The helicopter was eventually certified in 1979, six years after Robinson had started on the project full time. Getting a new aircraft through to certification with the original designer is incredibly difficult, but making that transition to production is virtually unheard-of in the modern era. Few engineers are able to both create and produce their designs. Robinson excelled in both areas.
Yet, envisioned as a personal recreational machine, Robinson Helicopter knew they had gotten something wrong almost from the start of production. Instead of an everyman helicopter, the R22 turned out to be a massive hit in the training industry. Ship three, the first production helicopter, was purchased by Tim Tucker, a flight school owner in southern California who later became a highly respected Robinson employee. In just a few months his school had multiple helicopters and still had to drive people away. Today flight schools all over the world use the R22 as a core part of their fleets for one simple reason—cost.
Robinson's insistence on controlling complexity, weight, and cost has meant that tens of thousands of pilots who couldn't otherwise afford to learn to fly a helicopter can now do so, and it's why Robinson helicopters are among the world's most popular aircraft.

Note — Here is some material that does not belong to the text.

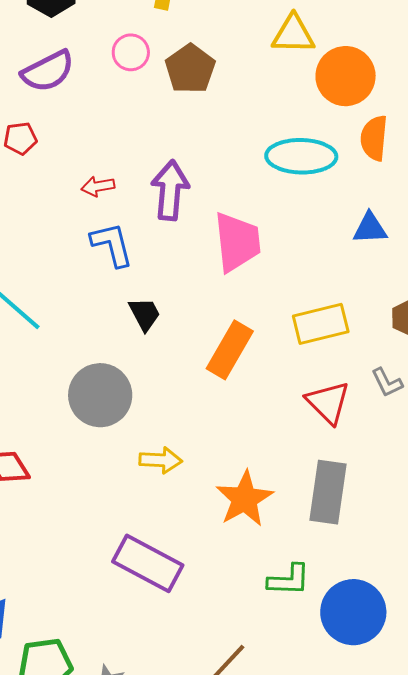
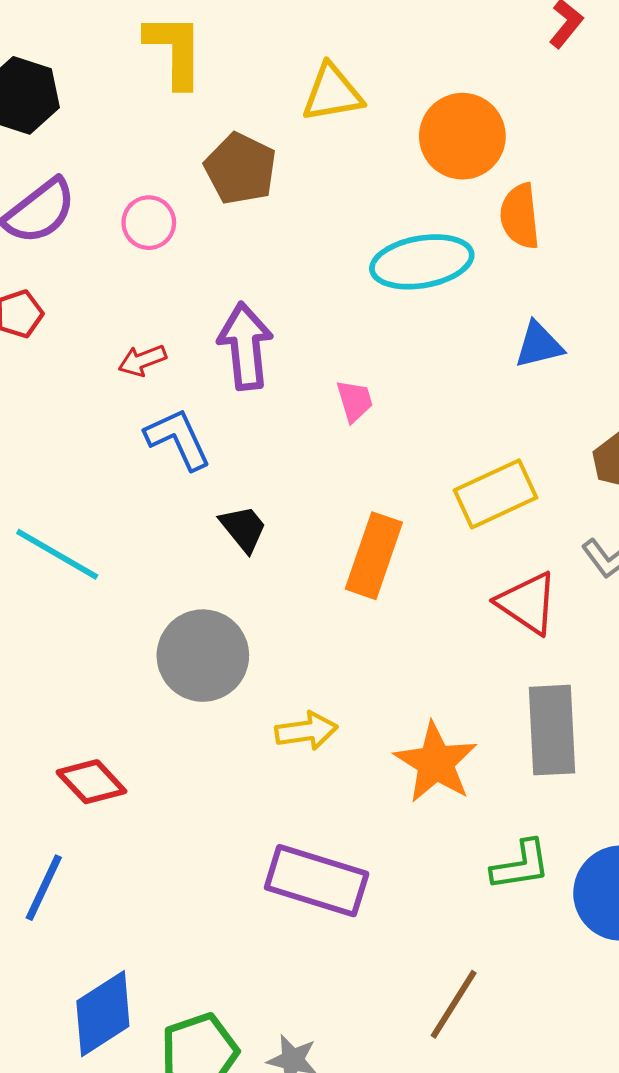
yellow triangle: (293, 34) -> (332, 93), moved
pink circle: (131, 52) -> (149, 223), moved
pink trapezoid: (237, 242) -> (355, 401), size x0.5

Later the R44 was added to the portfolio to truly fulfill that affordable personal helicopter niche, and the R66 became an affordable turbine helicopter that was practical for both work and fun, a rarity in the rotorcraft world. In 2010 Robinson retired from the business he deftly ran for so many decades and handed the role of CEO to his son, Kurt. Every year at the annual Helicopter Association International Heli-Expo it’s been tradition for Kurt Robinson to give an update on his dad because everyone would always ask after him anyway.
Frank Robinson's vision of an aircraft that could fit in a garage and be pulled out and taken for joyrides on the weekends has created multiple generations of helicopter pilots. The designs are uncompromised, and 40 years after its certification the R22 is still the most popular training helicopter in the world, and the company is approaching nearly 14,000 total deliveries of its three core models. That's an incredible legacy, and a long way from baking parts in the family oven.